I re-listened to the album for the below essay and loved every minute of it. As the needle reached the end of side four, I felt revived and transformed. It’s that good an album and I hope that what I have written makes the music as exciting as it is to hear.
Please let me know your thoughts and until the next time I am in touch, may good listening be with you all!
Let Chicago Work on You
By: Robert C. Gilbert
Some of my favourite music is based on the short moment. A few seconds—maybe more—of concentrated, sudden inspiration.
There’s the interlude on Rita Coolidge’s recording of Steve Cropper and Otis Redding’s ‘The Happy Song,’ where Booker T. Jones takes a riff from Redding’s original recording and pours all of his heart out to play it. Jim Keltner layers on a backbeat, thick on the bass and heavy on the snare. They repeat it. Jones pumps the organ harder and Keltner matches him.

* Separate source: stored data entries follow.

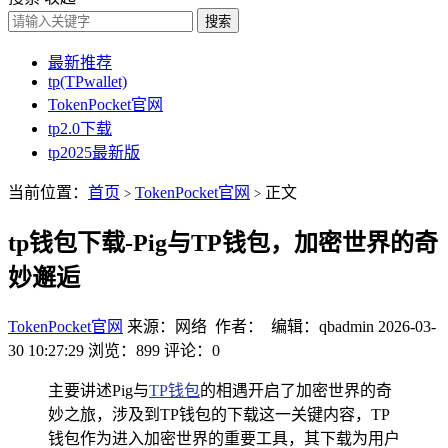
搜索
最新推荐
tp(TPwallet)
TokenPocket官网
tp2.0下载
tp2025最新版
当前位置：
首页
TokenPocket官网
正文
>
>
tp钱包下载-Pig与TP钱包，加密世界的奇
妙邂逅
TokenPocket官网
来源：网络 作者： 编辑：qbadmin
2026-03-
30 10:27:29
浏览：899
评论：0
主要讲述Pig与
TP钱包
的相遇开启了加密世界的奇
妙之旅，涉及到TP钱包的下载这一关键内容，TP
钱包作为进入加密世界的重要工具，其下载为用户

Twenty seconds of ecstasy.
How about Bill Withers’ ‘Harlem’ where Jones and Al Jackson, Jr. lock in on a thundering triplet while Withers warns of a “crooked delegation, wants a donation to send the preacher to the Holy Land” and to not “give your money to that lyin’, cheatin’ man.” It’s power is in the sudden breaking of the groove and the shudder of Jones and Jackson, Jr. meeting on the downbeat. Sixteen seconds of righteous fury.
That’s two Booker T. Jones references in a row? You may think that’s the lead in to an essay about him and the MGs. It’s not—that will come someday. But, here’s another moment.

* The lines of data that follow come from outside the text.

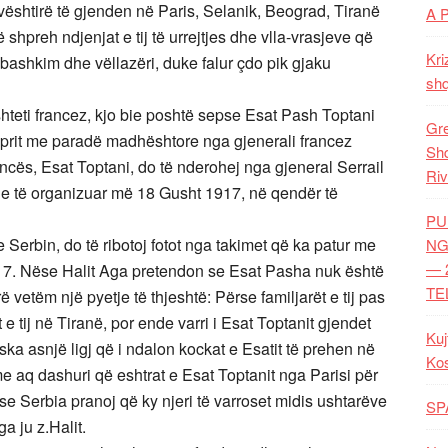
ështirë të gjenden në Paris, Selanik, Beograd, Tiranë
A 
 shpreh ndjenjat e tij të urrejtjes dhe vlla-vrasjeve që
Kri
 bashkim dhe vëllazëri, duke falur çdo pik gjaku
shq
hteti francez, kjo bie poshtë sepse Esat Pash Toptani
Gre
 prit me paradë madhështore nga gjenerali francez
Shq
ancës, Esat Toptani, do të nderohej nga gjeneral Serrail
Riv
e të organizuar më 18 Gusht 1917, në qendër të
PU
erbin, do të ribotoj fotot nga takimet që ka patur me
NG
— 
917. Nëse Halit Aga pretendon se Esat Pasha nuk është
TE
ë vetëm një pyetje të thjeshtë: Përse familjarët e tij pas
 e tij në Tiranë, por ende varri i Esat Toptanit gjendet
Kuj
ka asnjë ligj që i ndalon kockat e Esatit të prehen në
Ko
e aq dashuri që eshtrat e Esat Toptanit nga Parisi për
 Serbia pranoj që ky njeri të varroset midis ushtarëve
SP
a ju z.Halit.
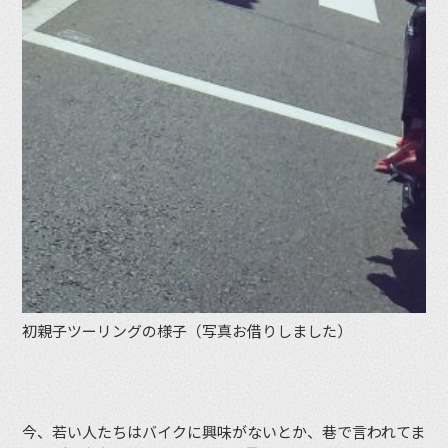
初親子ツーリングの様子（写真お借りしました）
今、若い人たちはバイクに興味がないとか、巷で言われてま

It comes after two verses and choruses of what would one day be labelled a power ballad. A horn section of trumpet, trombone and tenor saxophone play a declarative set of figures and the music shifts. The tempo goes up, the beat breaks into a dance and the horns comment on this most sunny of turns. And then the exaltation really starts.
Maracas are added as the horns play a three-note motif and repeat it. It’s admittedly a throwaway thing, less interesting musically that what both precedes and proceeds it but not emotionally. This moment—all of 11 seconds—sounds like being on a date with your first crush or in New York for the first time or just a time where no care, no worry, no deadline dare intrude on one’s joy.

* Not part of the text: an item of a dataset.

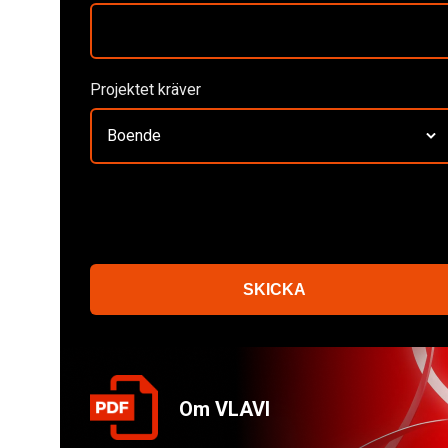
Projektet kräver
Boende
SKICKA
Om VLAVI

It occurs at the three minute, eight second mark of ‘Questions 67 and 68,’ the numbers relating to the years in the 20th century of the relationship that is the subject of the song, written by Robert Lamm and one of three hits, none of them right away, from the debut album by Chicago, then still called Chicago Transit Authority although not for much longer.
‘Questions 67 and 68,’ with its big, ballad sound and a lead vocal by the group’s bassist Peter Cetera, doesn’t sound too far removed from ‘Hard Habit to Break,’ ‘You’re the Inspiration’ or ‘Baby, What a Big Surprise,’ recordings that can inspire a wince or a shrug as if it’s the only way to excuse oneself for having a penchant for such emotive, power balladry.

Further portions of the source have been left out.